It was a nice course, with a good coverage of topics, including legal aspects, and technical issues both from the view of prosecuting sex offenders and from Web filtering. Speakers were excellent and provided a lok of useful hints and links. I also crafted a backlog hashtag for the event in Twitter (#ERAChildPornCourse), but I am afraid that neither attendents nor speakers are very happy with Twitter (with scarce exceptions). I collected some comments during the event, organized in terms of the topic:
Legal issues
- Media types that do not involve real children are child porn?
- Internet and digital cameras have led to an explosion of child porn, now a home industry
- There is a thousand years history on child porn (e.g. paintings) but cameras imply children are really abused to get it recorded
- What does mean child porn possesion? What about cloud drives? And streaming?
- Internet is world-wide, so who has the jurisdiction? Should anybody have it?
- Eurojust helps coordination of child porn prosecution, examples of operations: "lost boy", "nanny", "dreamboard"
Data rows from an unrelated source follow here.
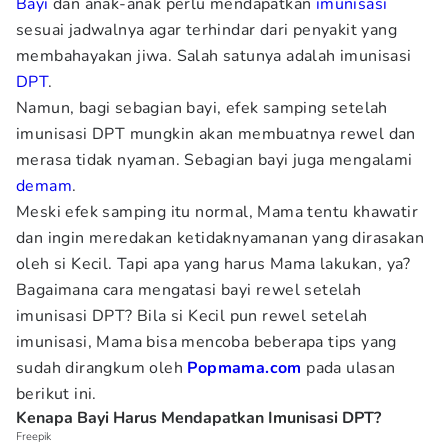
Bayi
dan anak-anak perlu mendapatkan
imunisasi
sesuai jadwalnya agar terhindar dari penyakit yang
membahayakan jiwa. Salah satunya adalah imunisasi
DPT
.
Namun, bagi sebagian bayi, efek samping setelah
imunisasi DPT mungkin akan membuatnya rewel dan
merasa tidak nyaman. Sebagian bayi juga mengalami
demam
.
Meski efek samping itu normal, Mama tentu khawatir
dan ingin meredakan ketidaknyamanan yang dirasakan
oleh si Kecil. Tapi apa yang harus Mama lakukan, ya?
Bagaimana cara mengatasi bayi rewel setelah
imunisasi DPT? Bila si Kecil pun rewel setelah
imunisasi, Mama bisa mencoba beberapa tips yang
sudah dirangkum oleh
Popmama.com
pada ulasan
berikut ini.
Kenapa Bayi Harus Mendapatkan Imunisasi DPT?
Freepik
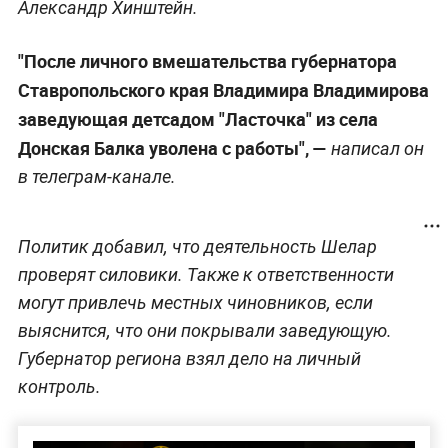
Александр Хинштейн.
"После личного вмешательства губернатора
Ставропольского края Владимира Владимирова
заведующая детсадом "Ласточка" из села
Донская Балка уволена с работы",
—
написал он
в телеграм-канале.
Политик добавил, что деятельность Шелар
проверят силовики. Также к ответственности
могут привлечь местных чиновников, если
выяснится, что они покрывали заведующую.
Губернатор региона взял дело на личный
контроль.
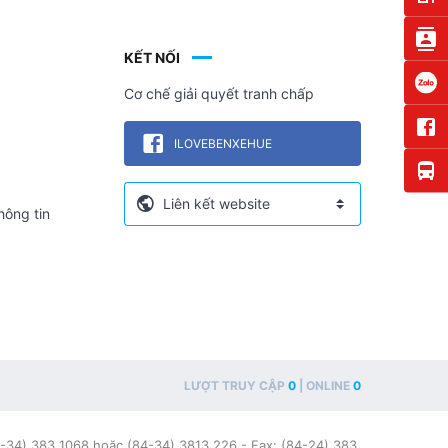
KẾT NỐI
Cơ chế giải quyết tranh chấp
ILOVEBENXEHUE
hông tin
LƯỢT TRUY CẬP
0
| ONLINE
0
-34) 383 1068 hoặc (84-34) 3813 226 - Fax: (84-24) 383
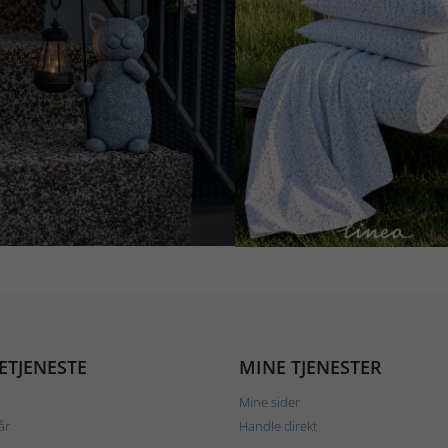
ETJENESTE
MINE TJENESTER
Mine sider
år
Handle direkt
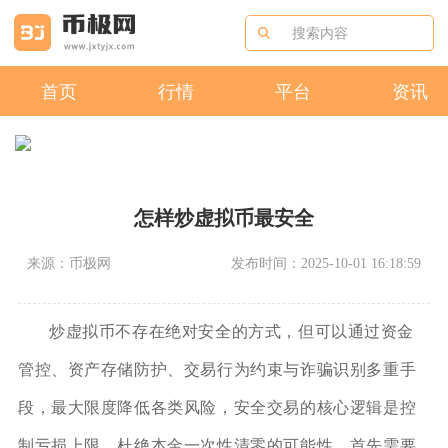
首页
行情
平台
资讯
怎样炒虚拟币最安全
来源：币极网
发布时间：2025-10-01 16:18:59
炒虚拟币不存在绝对安全的方式，但可以通过资金
管控、资产存储防护、交易行为约束与诈骗识别多重手
段，最大限度降低各类风险，安全交易的核心逻辑是控
制亏损上限，杜绝本金一次性清零的可能性。首先需要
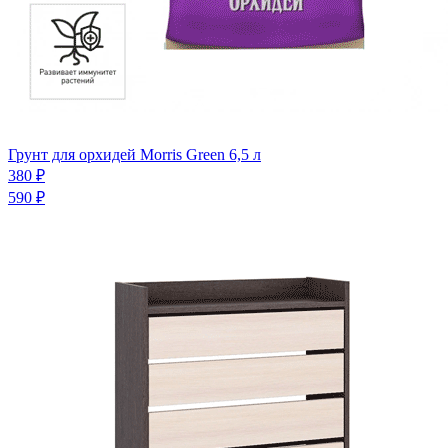
Грунт для орхидей Morris Green 6,5 л
380 ₽
590 ₽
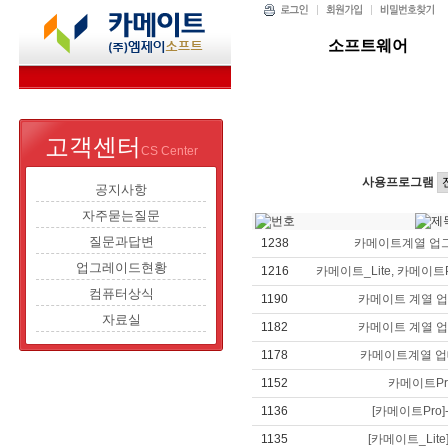
소프트웨어
고객센터
CS Center
사용프로그램
공지사항
자주묻는질문
질문과답변
1238
카메이트계열 업
업그레이드현황
1216
카메이트_Lite, 카메이트
컴퓨터상식
1190
카메이트 계열 
자료실
1182
카메이트 계열 
1178
카메이트계열 업
1152
카메이트Pr
1136
[카메이트Pro]-
1135
[카메이트_Lite]-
- Lanzarote Convention says accesing a child porn site, if knowing it hosts that stuff, is illegal
- Providing lists of links of web sites hosting child porn is illegal under Lanzarote Convention
- For preparing cases against child porn, prosecutors check nature of material, offender involvement and number of images
- The 10% of photographs ever taken, were taken during the latest year Note: all kind of pics
- Groomers and child sex offenders play "the jailbait game" in vidro chat sites
- Youngsters are extemely vulnerable to grooming: they nearly accept all frienship requests, have 3-4k+ contacts
- Haebephilia is the sexual preference for individuals in early years of puberty (generally 11-14)
- LEAs make use of a plethora of image analysis tools to process suspect pics; Microsoft PhotoDNA just one in the box
- About 20% of child porn stuff is delivered through commercial platforms
- Project HAVEN aims at stop child abuse by EU citizens in foreign countries (Asia, South America...)
- Law Enforcement Agencies cooperate and share a Child Abuse International database
- Law Enforcement Agencies (e.g. Europol) are getting more and more focused on victim identification
- INHOPE has not authority to release block lists of child porn sites
All in all, it has been a great course and I am very happy of being able to attend to it.